Wayne Law Student Inspires Others with Chronic Illness Journey

DETROIT – Wayne Law student Emily Williams is inspiring others with her incredible story about persevering through law school despite health complications. Her story was featured by the Crohn's & Colitis Foundation for Women’s History Month.

Williams, a 3L student, recently participated in the Wayne Law Diversity Coalition (WLDC) “Lawyers Look Like Me” campaign.

Read Emily’s story here:

“At 16, I was diagnosed with ulcerative colitis. After months of failed medications and daily fatigue and pain, I decided to have a total colectomy and J-pouch construction during my senior year of high school.

I thought that once my large intestine was removed that would be the end of my story, but I was wrong. A few months after my two surgeries I contracted severe pouchitis and no medication would soothe it. Eventually steroids became ineffective. I spent my undergraduate studies at Bethune-Cookman University in Daytona Beach, Florida flying home to my medical team in Michigan multiple times a semester for stints in the hospital. But I never gave up on my education.

I graduated from undergrad with high honors and continued onward to Wayne State University Law School in Detroit, Michigan.
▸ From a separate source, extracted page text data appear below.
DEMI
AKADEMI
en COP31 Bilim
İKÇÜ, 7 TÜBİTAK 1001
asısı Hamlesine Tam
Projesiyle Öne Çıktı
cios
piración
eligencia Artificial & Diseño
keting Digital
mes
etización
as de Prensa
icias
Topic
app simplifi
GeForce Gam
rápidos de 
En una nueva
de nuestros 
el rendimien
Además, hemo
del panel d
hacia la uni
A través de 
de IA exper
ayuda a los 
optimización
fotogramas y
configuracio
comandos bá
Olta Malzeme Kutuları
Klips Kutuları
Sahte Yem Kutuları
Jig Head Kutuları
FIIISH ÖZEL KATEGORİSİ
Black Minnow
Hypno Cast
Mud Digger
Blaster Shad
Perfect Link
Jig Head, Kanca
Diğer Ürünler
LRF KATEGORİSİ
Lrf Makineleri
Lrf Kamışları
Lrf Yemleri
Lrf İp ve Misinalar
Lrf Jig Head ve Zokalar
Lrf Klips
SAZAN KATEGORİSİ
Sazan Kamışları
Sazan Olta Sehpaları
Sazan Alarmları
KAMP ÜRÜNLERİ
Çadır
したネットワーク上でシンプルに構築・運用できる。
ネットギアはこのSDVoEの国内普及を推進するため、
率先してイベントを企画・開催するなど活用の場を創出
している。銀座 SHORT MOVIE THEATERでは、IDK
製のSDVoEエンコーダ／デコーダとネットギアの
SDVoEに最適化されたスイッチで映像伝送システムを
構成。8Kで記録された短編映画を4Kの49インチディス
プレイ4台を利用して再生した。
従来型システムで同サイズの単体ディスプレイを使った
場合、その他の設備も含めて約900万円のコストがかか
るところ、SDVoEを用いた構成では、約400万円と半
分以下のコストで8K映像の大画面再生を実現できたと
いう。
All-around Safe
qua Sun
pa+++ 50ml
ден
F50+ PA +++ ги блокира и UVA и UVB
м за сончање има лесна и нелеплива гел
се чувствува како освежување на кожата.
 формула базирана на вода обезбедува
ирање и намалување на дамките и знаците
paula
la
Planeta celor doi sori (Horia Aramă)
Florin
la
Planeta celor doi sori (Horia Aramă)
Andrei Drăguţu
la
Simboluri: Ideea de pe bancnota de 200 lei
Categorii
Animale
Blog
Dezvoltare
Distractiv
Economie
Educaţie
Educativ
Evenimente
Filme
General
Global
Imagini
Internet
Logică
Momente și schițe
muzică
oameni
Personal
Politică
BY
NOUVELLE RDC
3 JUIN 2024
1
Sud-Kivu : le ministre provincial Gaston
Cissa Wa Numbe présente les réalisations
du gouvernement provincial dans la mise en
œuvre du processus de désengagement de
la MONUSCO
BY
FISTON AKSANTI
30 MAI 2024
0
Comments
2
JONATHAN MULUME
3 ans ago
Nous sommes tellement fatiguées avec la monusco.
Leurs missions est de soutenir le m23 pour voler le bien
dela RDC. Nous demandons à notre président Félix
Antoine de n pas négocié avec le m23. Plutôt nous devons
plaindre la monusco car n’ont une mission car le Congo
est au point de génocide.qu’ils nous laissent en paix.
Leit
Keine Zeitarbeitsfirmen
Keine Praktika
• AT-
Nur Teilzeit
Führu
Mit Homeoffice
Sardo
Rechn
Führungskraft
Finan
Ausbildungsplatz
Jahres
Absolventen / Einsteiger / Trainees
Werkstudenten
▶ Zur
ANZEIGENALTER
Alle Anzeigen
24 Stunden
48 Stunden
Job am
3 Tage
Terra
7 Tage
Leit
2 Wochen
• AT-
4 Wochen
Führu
However, after 6 years of pouchitis I was fed up. I was attached to the bathroom and to my bed. So, in 2019, I decided to have an ileostomy and got my permanent ostomy (which I named Jerome) at the same time I was diagnosed with Crohn's disease.

My ostomy has allowed me to go to law school and pursue my dreams of being an attorney. It wasn’t all roses though: I was diagnosed with primary sclerosing cholangitis (PSC). Because of this complication, my liver became inflamed, and I suffered from liver failure during my second year of law school. However, because my medical team caught it in the early stages my liver recovered and is now fully functional. But this still didn’t stop me.

I continued through after being discharged from the hospital. This year, I will graduate with my J.D. in May. I want to show everyone that deals with UC, Crohn's, or has an ostomy that life doesn’t stop after your diagnosis. It may be frustrating and nerve wracking, but your dreams and ambitions shouldn’t change with a diagnosis. You still deserve to be the you that you imagined.”